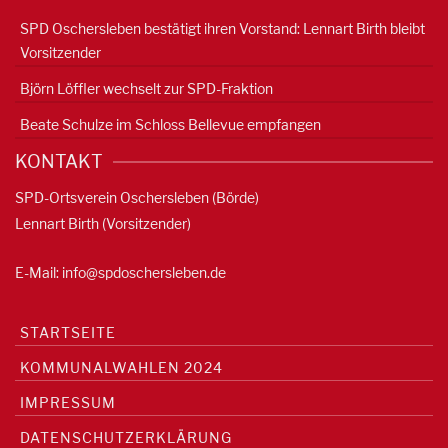
SPD Oschersleben bestätigt ihren Vorstand: Lennart Birth bleibt
Vorsitzender
Björn Löffler wechselt zur SPD-Fraktion
Beate Schulze im Schloss Bellevue empfangen
KONTAKT
SPD-Ortsverein Oschersleben (Börde)
Lennart Birth (Vorsitzender)
E-Mail:
info@spdoschersleben.de
STARTSEITE
KOMMUNALWAHLEN 2024
IMPRESSUM
DATENSCHUTZERKLÄRUNG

**Work item**
Copy out all the data above exactly, minus the images.

**Your solution**
SPD Oschersleben bestätigt ihren Vorstand: Lennart Birth bleibt
Vorsitzender
Björn Löffler wechselt zur SPD-Fraktion
Beate Schulze im Schloss Bellevue empfangen
KONTAKT
SPD-Ortsverein Oschersleben (Börde)
Lennart Birth (Vorsitzender)
E-Mail:
info@spdoschersleben.de
STARTSEITE
KOMMUNALWAHLEN 2024
IMPRESSUM
DATENSCHUTZERKLÄRUNG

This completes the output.